Ella Fitzgerald and Oscar Peterson
Ella and Oscar
Riverside/Pablo
When Ella Fitzgerald made this 1975 recording, she was at the height of her form and power. Backed by piano genius Oscar Peterson and Ray Brown on bass, she laid down nine tracks on this landmark album and all of them have become standards. The teasing “Mean to Me” deconstructs love, but doesn’t hint that it’s over, at least not yet. Gershwin’s “How Long Has This Been Going On?” slowly ambles down the path into romance with the wonderful realization that love has been lurking, afraid to show its cherub-bottomed face, but now the embers are sparking and the really good stuff is about to happen. A moodier jazz smoke infuses “When Your Lover Has Gone” and Fitzgerald’s voice sells it – you’re leaning in on the piano, your drink has melted, and you won’t even notice until someone has to polish the ring out of the finish.

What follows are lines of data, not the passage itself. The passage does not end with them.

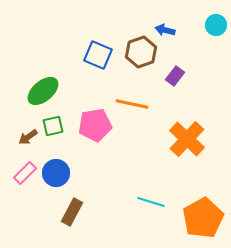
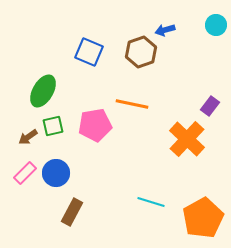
blue arrow: rotated 30 degrees counterclockwise
blue square: moved 9 px left, 3 px up
purple rectangle: moved 35 px right, 30 px down
green ellipse: rotated 20 degrees counterclockwise
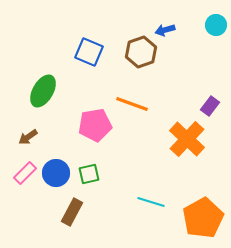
orange line: rotated 8 degrees clockwise
green square: moved 36 px right, 48 px down
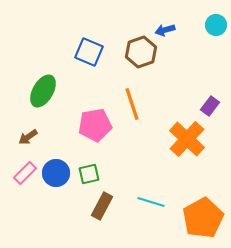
orange line: rotated 52 degrees clockwise
brown rectangle: moved 30 px right, 6 px up
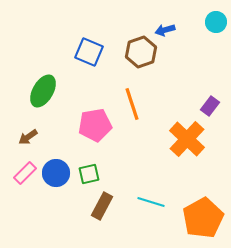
cyan circle: moved 3 px up
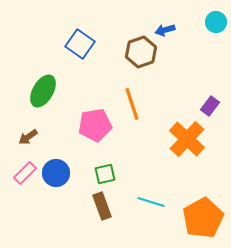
blue square: moved 9 px left, 8 px up; rotated 12 degrees clockwise
green square: moved 16 px right
brown rectangle: rotated 48 degrees counterclockwise
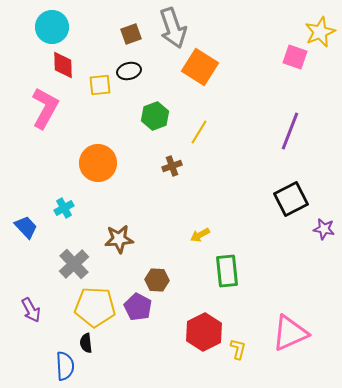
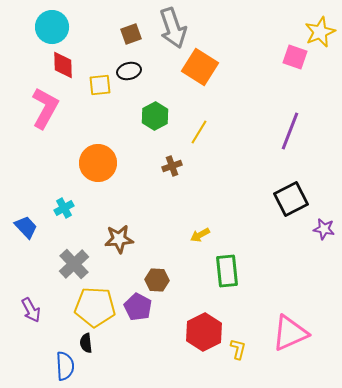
green hexagon: rotated 8 degrees counterclockwise
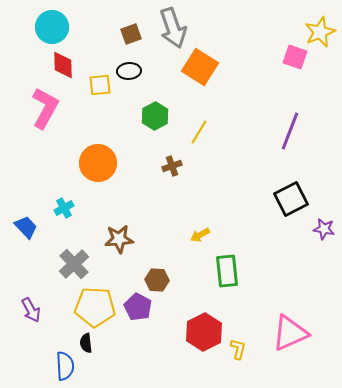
black ellipse: rotated 10 degrees clockwise
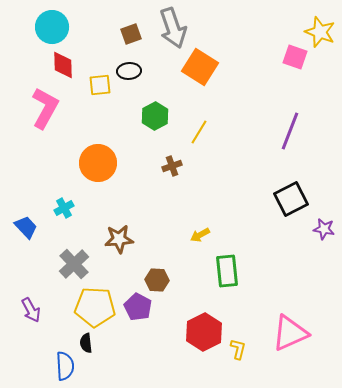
yellow star: rotated 28 degrees counterclockwise
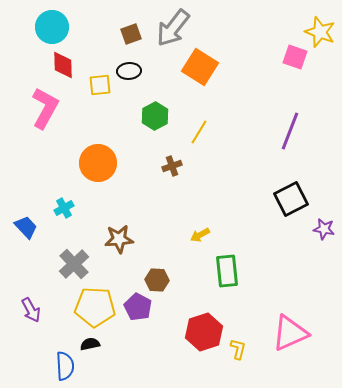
gray arrow: rotated 57 degrees clockwise
red hexagon: rotated 9 degrees clockwise
black semicircle: moved 4 px right, 1 px down; rotated 84 degrees clockwise
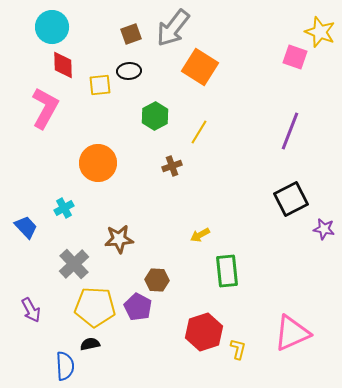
pink triangle: moved 2 px right
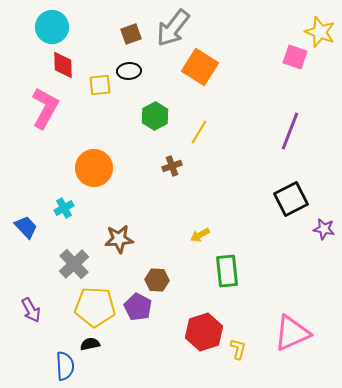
orange circle: moved 4 px left, 5 px down
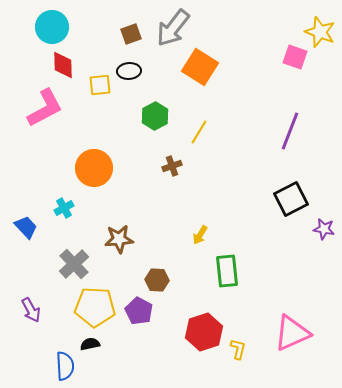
pink L-shape: rotated 33 degrees clockwise
yellow arrow: rotated 30 degrees counterclockwise
purple pentagon: moved 1 px right, 4 px down
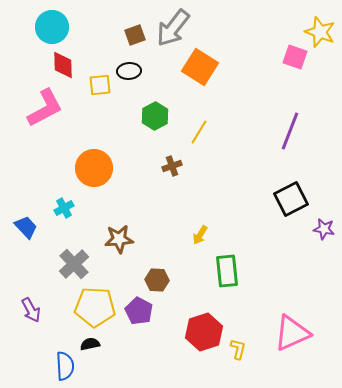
brown square: moved 4 px right, 1 px down
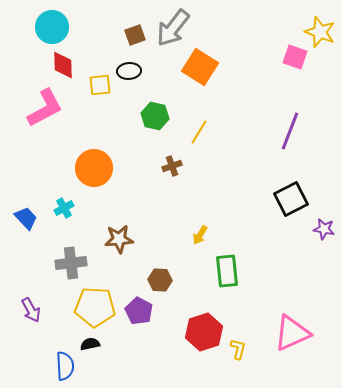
green hexagon: rotated 20 degrees counterclockwise
blue trapezoid: moved 9 px up
gray cross: moved 3 px left, 1 px up; rotated 36 degrees clockwise
brown hexagon: moved 3 px right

Songs by Johnny Mercer, Frank Loesser, and Vernon Duke populate this collection, and the re-mastering process hasn’t dulled any of the original High Fidelity Long Playing vinyl richness. The original disc ended with the sunny “April in Paris,” but this CD adds four alternate takes to various tracks. The differences are subtle but apparent; the alternate “April in Paris” has a slightly more distant, skeptical vocal, as does “How Long Has This Been Going On?” Unlike many discs that are padded with demos and rougher mixes, these alternate takes are all clean and respectable, and give a small peek into producer Norman Granz’s taste for Fitzgerald’s remarkable voice. This Riverside release is part of a larger series of classic jazz re-issues, and whether you get it as a CD and groove to it on your Danish modern stereo with its pointy legs or you rip it to your pure white Apple product, this is the real deal – classic jazz from a classic voice.